MATERIAL FOR THIS EXERCISE ->
▼▼▼
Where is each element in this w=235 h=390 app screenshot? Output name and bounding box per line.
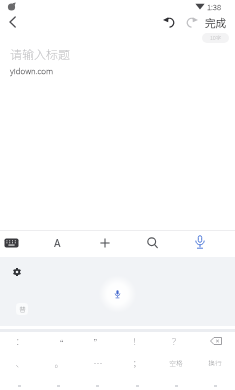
button[interactable]: … (79, 352, 117, 374)
button[interactable]: 。 (40, 352, 78, 374)
button[interactable] (106, 283, 129, 306)
staticText: 完成 (205, 15, 226, 30)
staticText: 空格 (169, 358, 183, 368)
staticText: 。 (54, 357, 64, 370)
staticText: ； (132, 357, 142, 370)
button[interactable] (196, 330, 234, 352)
button[interactable] (9, 264, 25, 280)
button[interactable]: “ (40, 332, 78, 354)
button[interactable] (159, 13, 179, 30)
button[interactable]: 普 (16, 303, 28, 315)
button[interactable]: 空格 (157, 352, 195, 374)
button[interactable]: ： (1, 330, 39, 352)
staticText: 1:38 (207, 1, 221, 12)
staticText: ？ (171, 335, 181, 348)
button[interactable]: ？ (157, 330, 195, 352)
button[interactable]: 换行 (196, 352, 234, 374)
button[interactable]: 完成 (199, 13, 231, 31)
staticText: yidown.com (10, 65, 54, 77)
button[interactable]: ” (79, 332, 117, 354)
staticText: 10字 (210, 34, 222, 42)
button[interactable] (94, 233, 115, 253)
button[interactable]: ； (118, 352, 156, 374)
button[interactable] (142, 233, 163, 253)
staticText: ： (15, 335, 25, 348)
staticText: “ (54, 337, 64, 350)
staticText: ” (93, 337, 103, 350)
button[interactable] (1, 233, 22, 253)
button[interactable] (182, 13, 202, 30)
staticText: 请输入标题 (10, 45, 71, 62)
staticText: 、 (15, 357, 25, 370)
button[interactable]: ！ (118, 330, 156, 352)
staticText: … (93, 357, 103, 370)
button[interactable]: A (47, 233, 68, 253)
button[interactable] (189, 232, 211, 253)
staticText: 普 (19, 304, 26, 314)
button[interactable] (4, 13, 24, 31)
staticText: A (54, 236, 61, 250)
staticText: ！ (132, 335, 142, 348)
staticText: 换行 (208, 358, 222, 368)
▲▲▲
EXERCISE DETAILS ->
Full copy, no pictures: write out each line of the data exactly as it stands.

COMPLETED EXERCISE ->
Where is each element in this w=235 h=390 app screenshot? Output name and bounding box per line.
button[interactable]: … (79, 352, 117, 374)
button[interactable]: 。 (40, 352, 78, 374)
button[interactable] (106, 283, 129, 306)
staticText: 完成 (205, 15, 226, 30)
staticText: 空格 (169, 358, 183, 368)
staticText: 。 (54, 357, 64, 370)
staticText: ； (132, 357, 142, 370)
button[interactable] (196, 330, 234, 352)
button[interactable] (9, 264, 25, 280)
button[interactable]: “ (40, 332, 78, 354)
button[interactable] (159, 13, 179, 30)
button[interactable]: 普 (16, 303, 28, 315)
button[interactable]: 空格 (157, 352, 195, 374)
button[interactable]: ： (1, 330, 39, 352)
staticText: 1:38 (207, 1, 221, 12)
staticText: ？ (171, 335, 181, 348)
button[interactable]: ？ (157, 330, 195, 352)
button[interactable]: 换行 (196, 352, 234, 374)
button[interactable]: 完成 (199, 13, 231, 31)
staticText: yidown.com (10, 65, 54, 77)
button[interactable]: ” (79, 332, 117, 354)
staticText: 10字 (210, 34, 222, 42)
button[interactable] (94, 233, 115, 253)
button[interactable]: ； (118, 352, 156, 374)
button[interactable] (142, 233, 163, 253)
staticText: ： (15, 335, 25, 348)
staticText: “ (54, 337, 64, 350)
staticText: ” (93, 337, 103, 350)
button[interactable] (1, 233, 22, 253)
button[interactable] (182, 13, 202, 30)
staticText: 请输入标题 (10, 45, 71, 62)
staticText: 、 (15, 357, 25, 370)
button[interactable]: ！ (118, 330, 156, 352)
staticText: … (93, 357, 103, 370)
button[interactable]: A (47, 233, 68, 253)
button[interactable] (189, 232, 211, 253)
staticText: 普 (19, 304, 26, 314)
button[interactable] (4, 13, 24, 31)
staticText: A (54, 236, 61, 250)
staticText: ！ (132, 335, 142, 348)
staticText: 换行 (208, 358, 222, 368)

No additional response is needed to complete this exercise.